Breaking the Tuning Barrier: Zero-Hyperparameters Yield Multi-Corner Analysis Via Learned Priors¶

Conference: CVPR 2026 arXiv: 2603.13092 Code: None Area: EDA / Circuit Yield Analysis Keywords: yield analysis, foundation model, in-context learning, TabPFN, SRAM, zero hyperparameter

TL;DR¶

This paper proposes replacing handcrafted priors (GP kernels, IS Gaussian assumptions) with the learned prior of the foundation model TabPFN, enabling zero-hyperparameter multi-PVT-corner yield analysis. On industrial-grade SRAM benchmarks, the method achieves state-of-the-art accuracy (MRE as low as 0.11%) while reducing verification cost by more than 10×.

Background & Motivation¶

Background: Modern integrated circuits must be validated across 25+ Process-Voltage-Temperature (PVT) corners, each requiring more than \(10^4\) Monte Carlo simulations. The total cost of \(O(K \times N)\) leads to weeks of computation time.

Limitations of Prior Work: Acceleration methods have advanced along two tracks, both hitting fundamental walls: (1) Importance Sampling (IS) methods such as MNIS achieve full automation but are constrained by a "model capacity barrier"—their Gaussian assumptions cannot capture nonlinear failure regions, imposing a hard accuracy ceiling; (2) Surrogate model methods such as GP, deep kernels, and normalizing flows overcome this capacity limitation but introduce a "tuning barrier"—each circuit requires hours of hyperparameter optimization (kernel selection, architecture search), and ±20% hyperparameter perturbation causes error to swing from 19% to 111%, which is unacceptable in industrial practice.

Key Challenge: A fundamental tension between expressiveness and automation—simple models enable automation but limit accuracy, while complex models improve accuracy but demand extensive tuning.

Goal: Eliminate per-circuit hyperparameter tuning entirely while retaining high model expressiveness for nonlinear failure boundary modeling.

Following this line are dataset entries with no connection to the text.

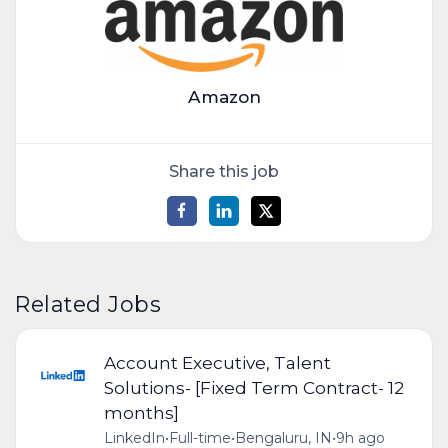
Amazon
Share this job
Related Jobs
Account Executive, Talent
Solutions- [Fixed Term Contract- 12
months]
LinkedIn
•
Full-time
•
Bengaluru, IN
•
9h ago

Key Insight: Replace engineered priors with meta-learned priors. After pre-training on millions of regression tasks, TabPFN adapts to new circuits via in-context learning (a single forward pass)—no gradient descent, no hyperparameter optimization, no retraining required.

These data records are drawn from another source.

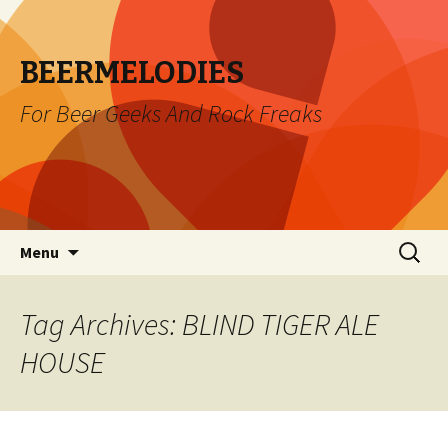
BEERMELODIES
For Beer Geeks And Rock Freaks
Skip
Search
Menu
to
for:
content
Tag Archives: BLIND TIGER ALE
HOUSE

Core Idea: TabPFN's learned prior + joint multi-corner modeling + active learning = zero-tuning, high-accuracy multi-corner yield analysis.

Method¶

Overall Architecture¶

The pipeline consists of two stages: (1) sparse feature selection—compressing high-dimensional circuit parameters (e.g., 1152D for a 32×2 SRAM) to approximately 48D; (2) a zero-hyperparameter inference loop—TabPFN performs in-context learning to build a global surrogate, uncertainty-driven active learning guides SPICE simulations, and the process iterates until yield estimates converge.

Key Designs¶

From Engineered Priors to Learned Priors (TabPFN):
- Function: Performs Bayesian posterior prediction in a single forward pass with no hyperparameter optimization.
- Mechanism: Traditional GPs require per-circuit optimization of kernel hyperparameters \(\theta^* = \arg\max_\theta \log \mathcal{N}(\mathbf{y}|\mathbf{0}, K_\theta + \sigma^2 I)\) (non-convex optimization over \(O(D)\) parameters). TabPFN is pre-trained via the meta-learning objective \(\Theta^* = \arg\min_\Theta \mathbb{E}_{f \sim p_{\text{meta}}} [\mathbb{E}_{D_{\text{train}} \sim f} [\mathbb{E}_{(\mathbf{z}^*, y^*) \sim f} [-\log p_\Theta(y^*|\mathbf{z}^*, D_{\text{train}})]]]\), which is equivalent to minimizing the KL divergence between the learned approximation and the true posterior predictive distribution. At inference, \((\mu^*, (\sigma^*)^2) = \mathcal{G}_{\Theta^*}(\mathbf{z}^*, D_{\text{circuit}})\), where the self-attention mechanism acts as a learned kernel \(k_{\text{learned}}(\mathbf{z}^*, \mathbf{z}_i; D) \propto \exp(\mathbf{Q}(\mathbf{z}^*)^T \mathbf{K}(\mathbf{z}_i) / \sqrt{d_k})\).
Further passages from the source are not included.